Throughout his life, Peter Brannan painted scenes of his home town of Cleethorpes which sold well. As early as 1948, he exhibited “Cleethorpes Beach Scene” (Exhibit 64) at the 42nd Lincolnshire Artists’ Society Exhibition, alongside “A Fair Ground” (Exhibit 18) and “The Asylum, Chester” (Exhibit 63): all three were priced at 8 guineas. Forty-five years later, in 1993, at the 87th Lincolnshire Artists’ Society Exhibition, he exhibited a “Cleethorpes Beach Scene” (Exhibit 39), alongside three Still Lifes (Exhibits 37, 38 and 40): all four paintings were priced at £350. The Cleethorpes beach picture, which depicts children playing in front of a snack bar with a partial view of the iconic Ferris wheel in the background, was subsequently bequeathed by the artist to the Usher Gallery, Lincoln.
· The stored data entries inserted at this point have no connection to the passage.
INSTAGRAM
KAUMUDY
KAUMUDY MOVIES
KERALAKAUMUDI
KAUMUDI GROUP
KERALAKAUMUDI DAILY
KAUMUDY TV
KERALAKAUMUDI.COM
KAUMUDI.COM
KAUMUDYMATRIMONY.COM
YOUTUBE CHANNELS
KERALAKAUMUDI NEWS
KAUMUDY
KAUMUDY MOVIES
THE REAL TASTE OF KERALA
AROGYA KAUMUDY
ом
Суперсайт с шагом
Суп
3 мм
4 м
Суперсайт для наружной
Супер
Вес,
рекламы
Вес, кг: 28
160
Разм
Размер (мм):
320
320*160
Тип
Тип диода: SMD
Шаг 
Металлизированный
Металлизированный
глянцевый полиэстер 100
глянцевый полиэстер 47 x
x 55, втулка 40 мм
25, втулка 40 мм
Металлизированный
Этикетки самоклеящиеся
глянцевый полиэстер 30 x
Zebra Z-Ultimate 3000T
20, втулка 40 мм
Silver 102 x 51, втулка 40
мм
The work, completed in 1992, was probably part of the series of eight beach paintings recorded in Peter Brannan’s diary as having been created, in quick succession, between January and April of that year. One of the paintings, now in a private collection and titled “On the beach”, which can be identified from Brannan’s description of a “male figure sitting in a chair with wife and child – sea wall near”, was completed to his satisfaction in four days. Another work, possibly the Cleethorpes picture in the Usher Gallery, was typically started, finished and then in part re-painted - a child in the foreground proving unsatisfactory - despite Brannan’s initial pleased assessment of the work being “nice and bright and fresh”, eleven days earlier. At least two of the beach scenes painted during this period Brannan was working on simultaneously, one of them being a re-working of a painting which he had once considered finished, but then had second thoughts about. Another known work, undated and now in the Newark Town Museum Collection with the title “Forty Winks”, was also probably amongst this group of paintings, given its similarity to the composition of “On the Beach”.
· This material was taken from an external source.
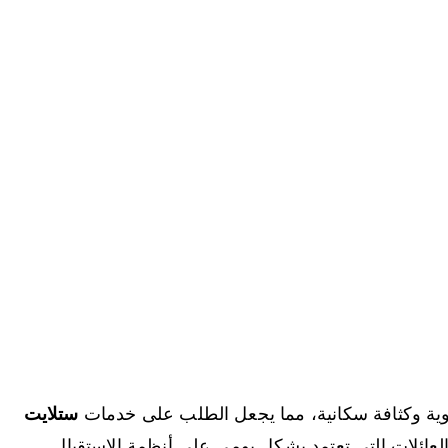
 حيوية وكثافة سكانية، مما يجعل الطلب على خدمات
ستلايت
عائلات التي تعتمد بشكل يومي على أنظمة الاستقبال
Whilst only one of the paintings mentioned in his diary is specifically described by Brannan as a Cleethorpes beach scene, it is likely that the other seven typically draw upon the resort for their images, either directly or indirectly.

The rapidity of their production suggests in one respect the appropriateness of the word ‘potboiler’ during this period, although a detailed awareness of the context of their production cautions against any temptation to dismiss this group of paintings as art reduced to easy production-line commerce.On the one hand, they were clearly products of a life-long personal obsession with a theme which happened to meet with popular approval and therefore was a commercial success. Brannan himself was aware of the fact that he had re-visited the theme many times over and was not entirely comfortable with it. “The place and the figures are all old favourites”, he ruefully commented in the middle of a struggle to paint “fiddly figures” created “from memory and invention”. More self-critically and almost resignedly, he recorded on one occasion during this period, whilst working on a small beach scene, that he had “done similar ones dozens of times.”

On the other hand, whilst the imaginative visions of beach scenes were familiar, rapidly produced variations on a theme, Brannan was clearly working under the severe pressures and demands of circumstance. During these four months, he had to meet the requirements of a local collector who wished specifically to purchase a beach scene, as well as having to put together a representative collection of around sixteen paintings for a gallery just outside Henley-on-Thames, which was to

include some recent beach scenes. In addition, practical issues surrounding framing and re-framing were an additional burden, whether it was doing the job himself or negotiating with his usual picture framer. Further, during this period of almost frenetic creativity, there is a sense of the artist’s deteriorating health pressing upon him and being driven by a heightened awareness of time passing, as he struggled to produce work which he felt had artistic integrity and, at the same time, like the C18th limner and the C19th potboiler, gave the customer what they wanted: a visual enrichment of their life.